* Assignment *
Give back all the data exactly, line by line.

* Supplied information *
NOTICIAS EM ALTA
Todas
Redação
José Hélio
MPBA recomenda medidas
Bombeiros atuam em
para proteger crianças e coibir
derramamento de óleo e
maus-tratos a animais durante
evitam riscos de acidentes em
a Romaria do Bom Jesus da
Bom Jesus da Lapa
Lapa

* Response area *
NOTICIAS EM ALTA
Todas
Redação
José Hélio
MPBA recomenda medidas
Bombeiros atuam em
para proteger crianças e coibir
derramamento de óleo e
maus-tratos a animais durante
evitam riscos de acidentes em
a Romaria do Bom Jesus da
Bom Jesus da Lapa
Lapa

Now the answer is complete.